### Work instructions
With the pictures left out, copy the listing below exactly.

:: Material provided ::

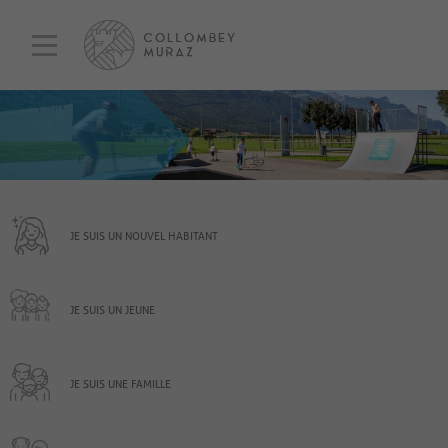
JE SUIS UN NOUVEL HABITANT
JE SUIS UN JEUNE
JE SUIS UNE FAMILLE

:::

### Output for this task
JE SUIS UN NOUVEL HABITANT
JE SUIS UN JEUNE
JE SUIS UNE FAMILLE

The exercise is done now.